Au moment où l'on parle du statut de l'étudiant et de l'excellence de nos universités, je souhaite, monsieur le ministre, appeler votre attention sur la circulaire du 31 mai dernier concernant la maîtrise de l'immigration professionnelle.
Nos universités s'inscrivent dans un système extrêmement compétitif. Notre position est appréciable puisque nous sommes le troisième pays d'accueil d'étudiants étrangers, derrière les États-Unis et la Grande-Bretagne, mais devant l'Allemagne, l'Australie et les pays émergents. L'accueil des étudiants étrangers est un facteur essentiel de l'attractivité de notre système d'enseignement supérieur et du rayonnement de notre économie.

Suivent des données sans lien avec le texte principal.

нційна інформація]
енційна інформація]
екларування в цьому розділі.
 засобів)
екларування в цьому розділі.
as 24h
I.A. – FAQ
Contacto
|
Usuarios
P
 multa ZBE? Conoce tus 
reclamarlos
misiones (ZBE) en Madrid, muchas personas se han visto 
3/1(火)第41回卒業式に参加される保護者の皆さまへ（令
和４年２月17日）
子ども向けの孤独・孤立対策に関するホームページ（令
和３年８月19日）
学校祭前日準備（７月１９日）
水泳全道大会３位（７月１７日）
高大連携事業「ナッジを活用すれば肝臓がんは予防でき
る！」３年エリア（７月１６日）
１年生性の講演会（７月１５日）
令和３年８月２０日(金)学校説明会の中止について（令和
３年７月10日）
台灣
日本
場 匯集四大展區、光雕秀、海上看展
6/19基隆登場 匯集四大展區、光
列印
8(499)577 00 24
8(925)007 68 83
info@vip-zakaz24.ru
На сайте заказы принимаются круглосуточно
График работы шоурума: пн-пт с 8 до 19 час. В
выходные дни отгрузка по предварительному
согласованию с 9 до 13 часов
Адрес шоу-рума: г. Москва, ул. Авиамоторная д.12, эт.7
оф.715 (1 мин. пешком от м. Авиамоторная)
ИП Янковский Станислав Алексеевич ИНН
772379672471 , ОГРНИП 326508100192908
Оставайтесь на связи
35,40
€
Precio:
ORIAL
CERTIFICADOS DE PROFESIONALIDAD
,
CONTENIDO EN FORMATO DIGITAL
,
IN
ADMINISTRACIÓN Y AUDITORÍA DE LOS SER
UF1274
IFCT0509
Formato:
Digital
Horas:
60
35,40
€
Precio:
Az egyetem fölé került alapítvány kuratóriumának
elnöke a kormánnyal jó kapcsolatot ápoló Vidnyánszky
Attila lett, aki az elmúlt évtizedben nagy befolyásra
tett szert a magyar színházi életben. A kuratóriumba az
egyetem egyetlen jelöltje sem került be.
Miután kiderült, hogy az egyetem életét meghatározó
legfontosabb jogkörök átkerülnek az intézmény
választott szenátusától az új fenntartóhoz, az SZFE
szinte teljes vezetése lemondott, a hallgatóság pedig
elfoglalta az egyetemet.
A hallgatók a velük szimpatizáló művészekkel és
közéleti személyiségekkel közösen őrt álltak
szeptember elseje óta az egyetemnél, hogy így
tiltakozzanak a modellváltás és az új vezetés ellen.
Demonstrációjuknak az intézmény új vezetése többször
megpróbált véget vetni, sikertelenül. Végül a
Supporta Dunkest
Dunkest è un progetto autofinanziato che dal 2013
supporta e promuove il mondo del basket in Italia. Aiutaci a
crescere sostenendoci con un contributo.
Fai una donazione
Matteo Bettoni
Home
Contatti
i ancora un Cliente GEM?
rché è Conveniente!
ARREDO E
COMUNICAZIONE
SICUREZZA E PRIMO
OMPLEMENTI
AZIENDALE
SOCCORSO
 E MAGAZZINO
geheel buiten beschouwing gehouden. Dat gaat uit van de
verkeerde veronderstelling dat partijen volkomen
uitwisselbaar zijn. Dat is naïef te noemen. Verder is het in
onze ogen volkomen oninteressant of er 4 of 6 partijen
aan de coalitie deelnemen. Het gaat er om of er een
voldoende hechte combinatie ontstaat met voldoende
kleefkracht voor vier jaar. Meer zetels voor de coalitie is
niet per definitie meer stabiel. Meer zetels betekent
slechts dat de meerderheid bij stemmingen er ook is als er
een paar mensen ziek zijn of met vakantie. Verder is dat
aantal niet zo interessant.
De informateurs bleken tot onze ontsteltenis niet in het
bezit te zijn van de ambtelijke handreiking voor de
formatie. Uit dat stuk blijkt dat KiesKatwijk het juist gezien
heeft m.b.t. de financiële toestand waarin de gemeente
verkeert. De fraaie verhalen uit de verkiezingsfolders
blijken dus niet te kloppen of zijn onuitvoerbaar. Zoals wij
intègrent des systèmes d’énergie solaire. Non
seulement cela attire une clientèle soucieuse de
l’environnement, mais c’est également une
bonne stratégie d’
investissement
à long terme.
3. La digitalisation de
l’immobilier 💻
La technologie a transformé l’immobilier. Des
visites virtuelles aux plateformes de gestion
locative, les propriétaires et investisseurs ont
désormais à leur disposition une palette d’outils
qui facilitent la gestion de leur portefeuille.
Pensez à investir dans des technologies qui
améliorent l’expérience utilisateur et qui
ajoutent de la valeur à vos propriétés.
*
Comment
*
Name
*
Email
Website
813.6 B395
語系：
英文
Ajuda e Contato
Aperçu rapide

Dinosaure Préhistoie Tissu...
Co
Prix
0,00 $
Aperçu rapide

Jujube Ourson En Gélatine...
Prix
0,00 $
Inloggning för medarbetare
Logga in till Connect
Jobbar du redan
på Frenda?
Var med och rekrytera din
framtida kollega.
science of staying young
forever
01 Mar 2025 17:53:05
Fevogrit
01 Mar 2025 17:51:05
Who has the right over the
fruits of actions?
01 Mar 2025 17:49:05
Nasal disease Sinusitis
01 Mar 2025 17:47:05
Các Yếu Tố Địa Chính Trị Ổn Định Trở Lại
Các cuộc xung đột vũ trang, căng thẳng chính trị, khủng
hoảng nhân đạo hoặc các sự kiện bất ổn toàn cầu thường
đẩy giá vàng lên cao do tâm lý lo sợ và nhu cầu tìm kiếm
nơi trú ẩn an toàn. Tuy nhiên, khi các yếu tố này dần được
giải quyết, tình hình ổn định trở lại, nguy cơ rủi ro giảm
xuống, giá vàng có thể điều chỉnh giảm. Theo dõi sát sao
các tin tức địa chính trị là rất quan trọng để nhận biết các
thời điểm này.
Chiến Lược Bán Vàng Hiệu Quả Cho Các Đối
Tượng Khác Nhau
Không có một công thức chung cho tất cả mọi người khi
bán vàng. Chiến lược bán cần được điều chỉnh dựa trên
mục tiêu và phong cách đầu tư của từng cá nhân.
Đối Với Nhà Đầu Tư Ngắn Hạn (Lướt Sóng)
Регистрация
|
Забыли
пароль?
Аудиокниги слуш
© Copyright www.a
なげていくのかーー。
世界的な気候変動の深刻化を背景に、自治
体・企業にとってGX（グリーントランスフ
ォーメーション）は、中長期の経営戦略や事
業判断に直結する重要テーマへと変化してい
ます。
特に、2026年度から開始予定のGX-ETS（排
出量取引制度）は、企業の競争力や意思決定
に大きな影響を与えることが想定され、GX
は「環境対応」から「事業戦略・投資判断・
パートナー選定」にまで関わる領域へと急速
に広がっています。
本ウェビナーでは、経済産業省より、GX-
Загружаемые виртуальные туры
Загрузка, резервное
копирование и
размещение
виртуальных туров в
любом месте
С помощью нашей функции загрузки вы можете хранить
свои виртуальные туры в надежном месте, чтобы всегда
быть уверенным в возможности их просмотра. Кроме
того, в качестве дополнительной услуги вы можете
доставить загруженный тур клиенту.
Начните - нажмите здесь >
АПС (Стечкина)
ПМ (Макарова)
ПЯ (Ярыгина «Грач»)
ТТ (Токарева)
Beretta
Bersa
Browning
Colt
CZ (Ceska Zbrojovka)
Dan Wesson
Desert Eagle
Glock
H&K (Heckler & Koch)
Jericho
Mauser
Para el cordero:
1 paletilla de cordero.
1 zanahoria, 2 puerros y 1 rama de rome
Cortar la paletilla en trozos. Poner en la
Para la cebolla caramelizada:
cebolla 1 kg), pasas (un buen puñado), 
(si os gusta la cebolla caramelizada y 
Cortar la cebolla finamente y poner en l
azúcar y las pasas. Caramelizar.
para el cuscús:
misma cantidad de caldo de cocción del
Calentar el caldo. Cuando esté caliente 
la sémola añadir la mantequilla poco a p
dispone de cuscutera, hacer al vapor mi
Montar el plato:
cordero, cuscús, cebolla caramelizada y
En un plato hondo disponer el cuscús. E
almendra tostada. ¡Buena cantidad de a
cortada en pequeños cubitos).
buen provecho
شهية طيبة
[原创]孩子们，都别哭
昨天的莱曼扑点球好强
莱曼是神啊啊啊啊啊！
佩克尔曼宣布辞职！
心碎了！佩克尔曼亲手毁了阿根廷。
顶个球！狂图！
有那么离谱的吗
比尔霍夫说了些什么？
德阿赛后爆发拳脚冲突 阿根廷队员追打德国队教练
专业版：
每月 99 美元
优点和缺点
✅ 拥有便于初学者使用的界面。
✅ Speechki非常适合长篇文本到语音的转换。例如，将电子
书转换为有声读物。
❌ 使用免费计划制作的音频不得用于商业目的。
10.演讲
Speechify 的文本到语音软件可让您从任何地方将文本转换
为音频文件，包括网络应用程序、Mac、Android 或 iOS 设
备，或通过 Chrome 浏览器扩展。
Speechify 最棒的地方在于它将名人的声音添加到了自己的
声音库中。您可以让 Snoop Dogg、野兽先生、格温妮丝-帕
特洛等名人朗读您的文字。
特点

Par votre expérience en matière d'insertion professionnelle des jeunes, vous savez fort bien, monsieur le ministre, que le diplôme n'est pas tout, et qu'il faut aussi de l'expérience professionnelle. Lorsque nos étudiants vont à l'étranger, c'est pour suivre une formation et acquérir un diplôme du pays où ils séjournent, mais également pour travailler et connaître les réalités professionnelles de ce pays. C'est au demeurant ce que prévoyait la loi de 2006 portée par notre Président de la République, alors ministre de l'intérieur. L'accès à une première expérience professionnelle aux étudiants étrangers préparant un master était expressément prévu par cette loi.
Je crains que la circulaire de mai dernier, qui vise à recadrer la maîtrise de l'immigration professionnelle, ne nuise au bon développement de cette politique de rayonnement international de nos universités. Il faudra veiller à ce qu'elle n'entrave pas le droit des étudiants ayant obtenu un master à bénéficier des dispositions de la loi de 2006 relative à l'immigration et à l'intégration.
En conclusion, j'aborderai la question épineuse du logement étudiant. Nous devons tirer les leçons de l'évolution des crédits. Contrairement au débat que nous avions en 2007, nous savons aujourd'hui que les moyens étaient là. Il est donc intéressant de voir où il y a eu des résultats et où résident encore des difficultés. Au regard des chiffes, la réhabilitation de logements étudiants, qui semblait complexe au départ, progresse : 3 700 logements étudiants réhabilités en 2004, près de 4 200 l'année prochaine. La machine est lourde en termes de maîtrise d'ouvrage et de maîtrise d'oeuvre. Une fois lancée, elle atteint petit à petit les objectifs du plan Anciaux de 5 000 réhabilitations.
En revanche, la construction de logements étudiants est irrégulière, avec des années meilleures que d'autres. Une activation plus forte de la loi de 2004 organisant la possibilité de délégations de logements aux agglomérations permettrait sûrement d'aller plus vite sur le foncier et de mobiliser des moyens ainsi que les autres bailleurs sociaux qui sont prêts, aux côtés des CROUS, à faire du logement étudiant.
Il faudra bien sûr faire preuve de vigilance sur quelques points, mais dans l'ensemble, vous nous avez, monsieur le ministre, présenté un très bon budget. La commission des finances a donc émis un avis favorable.